Title: Outer regions of the merging system Arp 270 Author: A. Zasov, A. Saburova, I. Katkov, O. Egorov, V. Afanasiev
Arp 270 (NGC 3395 and NGC 3396) is the system of two actively star-forming late-type galaxies in contact, which already have experienced at least one close encounter in the past. We performed long-slit observations of peripheric regions of this merging system with the 6-m telescope of SAO RAS. Line-of-sight velocity distribution along the slits was obtained for gas and stellar population. We found that the stellar component of NGC 3395 differs by its velocity from the emission gas component in the extended region in the periphery, which evidences a spatial separation of stars and gas in the tidally disturbed galaxy. Gas abundances obtained by different methods demonstrate that both galaxies are mildly underabundant (log(O/H) ~8.4) without significant variations of metallicity along the slits. By comparing stellar and gaseous masses of galaxies we came to conclusion that the chemical evolution of gas is badly described by the closed box model. It allows us to admit that the significant part of interstellar gas was swept out of galaxies during the preceding encounter(s). A special attention was paid to the extended kpc-size island of star formation between the galaxies. We have not found neither noticeable kinematic decoupling of this region from the adjacent areas, nor any peculiarities of its emission spectra, which evidences that it was formed recently from the gas of NGC 3395 in the transition region between the colliding galaxies.

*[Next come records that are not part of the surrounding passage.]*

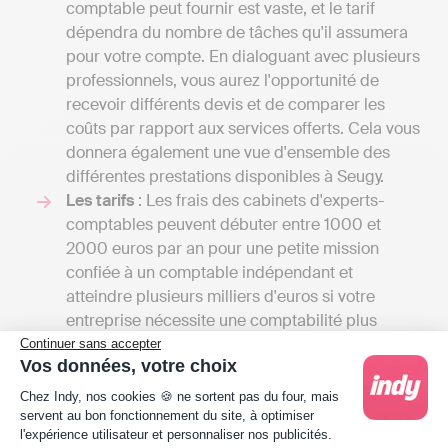
comptable peut fournir est vaste, et le tarif
dépendra du nombre de tâches qu'il assumera
pour votre compte. En dialoguant avec plusieurs
professionnels, vous aurez l'opportunité de
recevoir différents devis et de comparer les
coûts par rapport aux services offerts. Cela vous
donnera également une vue d'ensemble des
différentes prestations disponibles à Seugy.
Les tarifs
: Les frais des cabinets d'experts-
comptables peuvent débuter entre 1000 et
2000 euros par an pour une petite mission
confiée à un comptable indépendant et
atteindre plusieurs milliers d'euros si votre
entreprise nécessite une comptabilité plus
complexe, incluant la gestion de la paie ou
Continuer sans accepter
Vos données, votre choix
l'établissement d'un budget prévisionnel. Avec
Plateforme de Gestion du Consentement : Person
Indy, vous pouvez gérer votre comptabilité et
Chez Indy, nos cookies 🍪 ne sortent pas du four, mais
soumettre vos déclarations fiscales en ligne à
servent au bon fonctionnement du site, à optimiser
l'expérience utilisateur et personnaliser nos publicités.
partir de 20 € HT par mois.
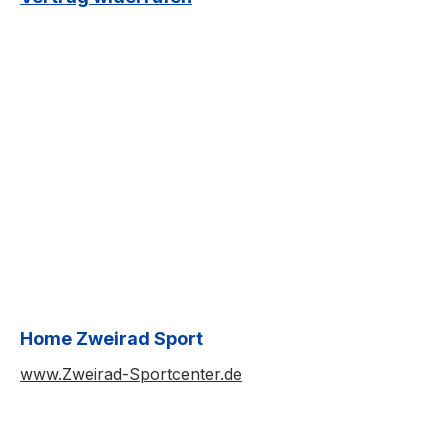
Home Zweirad Sport
www.Zweirad-Sportcenter.de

Title: Kinematics of Arp 270: gas flows, nuclear activity, and two regimes of star formation Authors: J. Zaragoza-Cardiel (Instituto de Astrofísica de Canarias), J. Font-Serra (Instituto de Astrofísica de Canarias), J. E. Beckman (Instituto de Astrofísica de Canarias), J. Blasco-Herrera (Instituto de Astrofísica de Andalucía), B. García-Lorenzo (Instituto de Astrofísica de Canarias), A. Camps (Instituto de Astrofísica de Canarias), O. Gonzalez-Martin (Instituto de Astrofísica de Canarias), C. Ramos Almeida (Instituto de Astrofísica de Canarias), N. Loiseau (XMM-Newton Science Operations Centre), L. Gutiérrez (Universidad Autónoma de México)

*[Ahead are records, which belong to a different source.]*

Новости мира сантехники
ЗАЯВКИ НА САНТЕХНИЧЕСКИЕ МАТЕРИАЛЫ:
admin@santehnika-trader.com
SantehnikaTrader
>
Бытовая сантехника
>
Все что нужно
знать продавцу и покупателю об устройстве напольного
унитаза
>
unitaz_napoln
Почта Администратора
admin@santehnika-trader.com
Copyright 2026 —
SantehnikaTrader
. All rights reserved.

We have observed the Arp 270 system (NGC 3395 & NGC 3396) in H{\alpha} emission using the GH{\alpha}FaS Fabry-Perot spectrometer on the 4.2m William Herschel Telescope (La Palma). In NGC 3396, which is edge-on to us, we detect gas inflow towards the centre, and also axially confined opposed outflows, characteristic of galactic superwinds, and we go on to examine the possibility that there is a shrouded AGN in the nucleus. The combination of surface brightness, velocity and velocity dispersion information enabled us to measure the radii, FWHM, and the masses of 108 HII regions in both galaxies. We find two distinct modes of physical behaviour, for high and lower luminosity regions. We note that the most luminous regions show especially high values for their velocity dispersions and hypothesise that these occur because the higher luminosity regions form from higher mass, gravitationally bound clouds while those at lower luminosity HII regions form within molecular clouds of lower mass, which are pressure confined.